[[ DATA SHOWN, beginning ]]
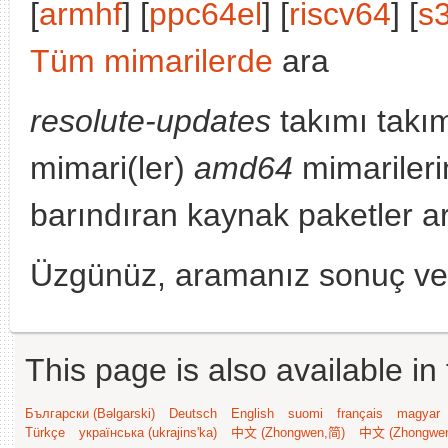
[
armhf
] [
ppc64el
] [
riscv64
] [
s
Tüm mimarilerde
ara
resolute-updates
takımı takı
mimari(ler)
amd64
mimariler
barındıran kaynak paketler a
Üzgünüz, aramanız sonuç v
This page is also available in
Български (Bəlgarski)
Deutsch
English
suomi
français
magyar
Türkçe
українська (ukrajins'ka)
中文 (Zhongwen,简)
中文 (Zhongwe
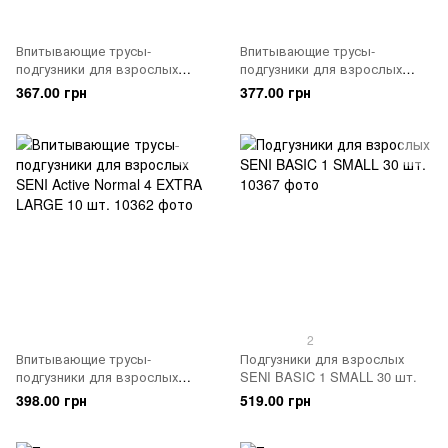
Впитывающие трусы-
Впитывающие трусы-
подгузники для взрослых
подгузники для взрослых
SENI Active Normal 2 MEDIUM
SENI Active Normal 3 LARGE
367.00 грн
377.00 грн
10 шт.
10 шт.
2
Впитывающие трусы-
Подгузники для взрослых
подгузники для взрослых
SENI BASIC 1 SMALL 30 шт.
SENI Active Normal 4 EXTRA
398.00 грн
519.00 грн
LARGE 10 шт.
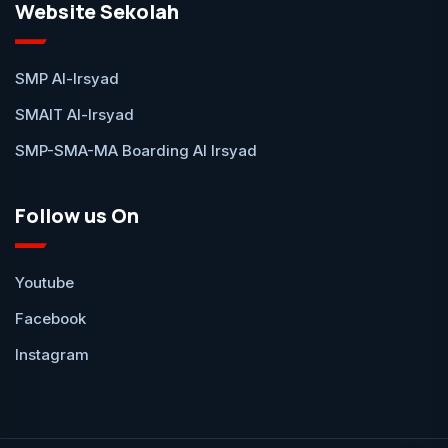
Website Sekolah
SMP Al-Irsyad
SMAIT Al-Irsyad
SMP-SMA-MA Boarding Al Irsyad
Follow us On
Youtube
Facebook
Instagram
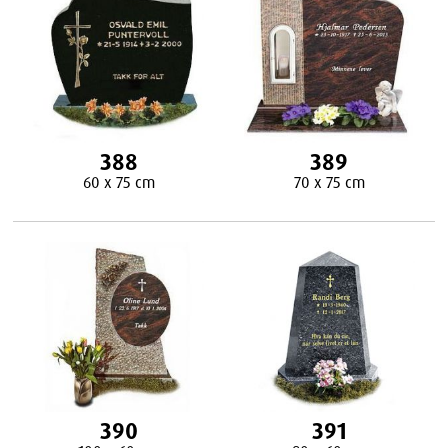
388
389
60 x 75 cm
70 x 75 cm
390
391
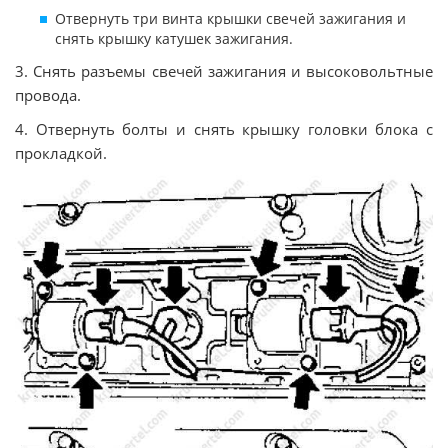
Отвернуть три винта крышки свечей зажигания и
снять крышку катушек зажигания.
3. Снять разъемы свечей зажигания и высоковольтные
провода.
4. Отвернуть болты и снять крышку головки блока с
прокладкой.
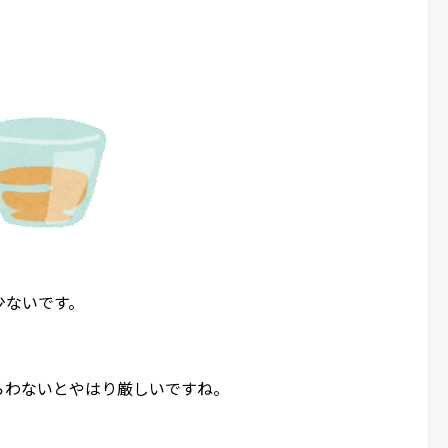
少ないです。
らわないとやはり厳しいですね。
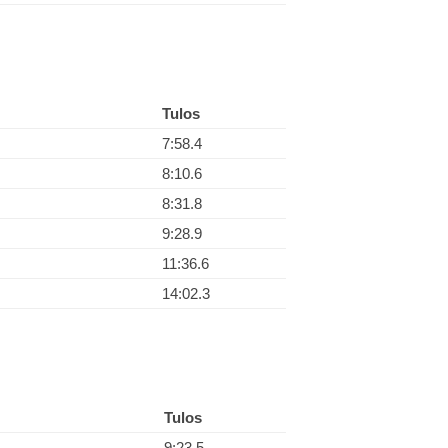
Tulos
7:58.4
8:10.6
8:31.8
9:28.9
11:36.6
14:02.3
Tulos
9:23.5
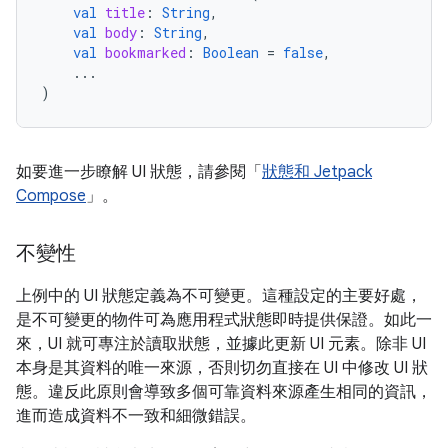
val
title
:
String
,
val
body
:
String
,
val
bookmarked
:
Boolean
=
false
,
...
)
如要進一步瞭解 UI 狀態，請參閱「
狀態和 Jetpack
Compose
」。
不變性
上例中的 UI 狀態定義為不可變更。這種設定的主要好處，
是不可變更的物件可為應用程式狀態即時提供保證。如此一
來，UI 就可專注於讀取狀態，並據此更新 UI 元素。除非 UI
本身是其資料的唯一來源，否則切勿直接在 UI 中修改 UI 狀
態。違反此原則會導致多個可靠資料來源產生相同的資訊，
進而造成資料不一致和細微錯誤。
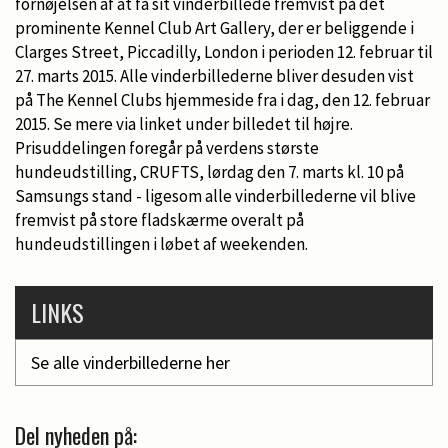
fornøjelsen af at få sit vinderbillede fremvist på det
prominente Kennel Club Art Gallery, der er beliggende i
Clarges Street, Piccadilly, London i perioden 12. februar til
27. marts 2015. Alle vinderbillederne bliver desuden vist
på The Kennel Clubs hjemmeside fra i dag, den 12. februar
2015. Se mere via linket under billedet til højre.
Prisuddelingen foregår på verdens største
hundeudstilling, CRUFTS, lørdag den 7. marts kl. 10 på
Samsungs stand - ligesom alle vinderbillederne vil blive
fremvist på store fladskærme overalt på
hundeudstillingen i løbet af weekenden.
LINKS
Se alle vinderbillederne her
Del nyheden på:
[[ DATA SHOWN, end ]]
• _EXERCISE_:
With the pictures omitted, give every line above again exactly.

• _OUTPUT BELOW_:
[
armhf
] [
ppc64el
] [
riscv64
] [
s
Tüm mimarilerde
ara
resolute-updates
takımı takı
mimari(ler)
amd64
mimariler
barındıran kaynak paketler a
Üzgünüz, aramanız sonuç v
This page is also available in
Български (Bəlgarski)
Deutsch
English
suomi
français
magyar
Türkçe
українська (ukrajins'ka)
中文 (Zhongwen,简)
中文 (Zhongwe
Впитывающие трусы-
Впитывающие трусы-
подгузники для взрослых
подгузники для взрослых
SENI Active Normal 2 MEDIUM
SENI Active Normal 3 LARGE
367.00 грн
377.00 грн
10 шт.
10 шт.
2
Впитывающие трусы-
Подгузники для взрослых
подгузники для взрослых
SENI BASIC 1 SMALL 30 шт.
SENI Active Normal 4 EXTRA
398.00 грн
519.00 грн
LARGE 10 шт.
Website Sekolah
SMP Al-Irsyad
SMAIT Al-Irsyad
SMP-SMA-MA Boarding Al Irsyad
Follow us On
Youtube
Facebook
Instagram
388
389
60 x 75 cm
70 x 75 cm
390
391
Отвернуть три винта крышки свечей зажигания и
снять крышку катушек зажигания.
3. Снять разъемы свечей зажигания и высоковольтные
провода.
4. Отвернуть болты и снять крышку головки блока с
прокладкой.
少ないです。
らわないとやはり厳しいですね。
Tulos
7:58.4
8:10.6
8:31.8
9:28.9
11:36.6
14:02.3
Tulos
9:23.5
val
title
:
String
,
val
body
:
String
,
val
bookmarked
:
Boolean
=
false
,
...
)
如要進一步瞭解 UI 狀態，請參閱「
狀態和 Jetpack
Compose
」。
不變性
上例中的 UI 狀態定義為不可變更。這種設定的主要好處，
是不可變更的物件可為應用程式狀態即時提供保證。如此一
來，UI 就可專注於讀取狀態，並據此更新 UI 元素。除非 UI
本身是其資料的唯一來源，否則切勿直接在 UI 中修改 UI 狀
態。違反此原則會導致多個可靠資料來源產生相同的資訊，
進而造成資料不一致和細微錯誤。
fornøjelsen af at få sit vinderbillede fremvist på det
prominente Kennel Club Art Gallery, der er beliggende i
Clarges Street, Piccadilly, London i perioden 12. februar til
27. marts 2015. Alle vinderbillederne bliver desuden vist
på The Kennel Clubs hjemmeside fra i dag, den 12. februar
2015. Se mere via linket under billedet til højre.
Prisuddelingen foregår på verdens største
hundeudstilling, CRUFTS, lørdag den 7. marts kl. 10 på
Samsungs stand - ligesom alle vinderbillederne vil blive
fremvist på store fladskærme overalt på
hundeudstillingen i løbet af weekenden.
LINKS
Se alle vinderbillederne her
Del nyheden på:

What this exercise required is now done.